FedEx (FDX) has fallen significantly over the last year, and the trend is likely to continue for the stock as its fiscal 2020 earnings outlook fell short of analysts’ expectations. As of its June 25 closing price of $155.98, the stock has lost 33.5% of its value in the past year. The stock is trading near its 52-week low of $150.68 reached on June 3 this year and down ~40% from the 52-week high of $259.25 it attained on September 17 last year.
The fall in FedEx stock is also much higher than the plunge in the SPDR S&P Transportation ETF (XTN). The ETF, which tracks the performance of US transportation stocks, has fallen 9% in the last year. On the contrary, the NASDAQ, the S&P 500, and the Dow Jones have risen 4.7%, 7.4%, and 9.5%, respectively.
FedEx stock has also underperformed its competitors. Expeditors International of Washington (EXPD), another competitor, has registered a gain of 1.8% in the past year. Forward Air (FWRD) and United Parcel Service (UPS) have fallen 5.8% and 11.9%, respectively, in the same timeframe.
Multiple headwinds have been responsible for dragging down FedEx stock prices over the last year. Back-to-back quarters of disappointing financial performances and lower-than-expected earnings outlooks are the primary reasons behind the stock’s dismal performance.
Moreover, the uncertainty over US-China trade disputes kept US stock markets highly volatile over the last year, mostly in the downward region, which hurt FedEx stock. For the previous three quarters, the company is blaming the ongoing trade tussle between the world’s two largest economies for affecting its business in China.

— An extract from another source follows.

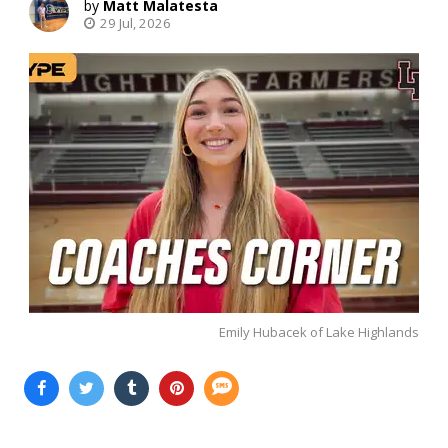
Matt Malatesta
29 Jul, 2026
Emily Hubacek of Lake Highlands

Also, FedEx stock got a massive blow in late May after Chinese officials announced an investigation into the wrongful delivery of Huawei Technologies packages. Notably, Chinese business operations make up 6% of FedEx’s total revenues.
Investors are also worried about FedEx’s rising expenses due to increased investment in facility upgrades, delays in TNT Express’s integration, and higher severance costs related to voluntary buyouts of some of the US employees.
Additionally, the sudden departures of two key executives, David Bronczek and David Cunningham, also turned investors doubtful over management’s functionality.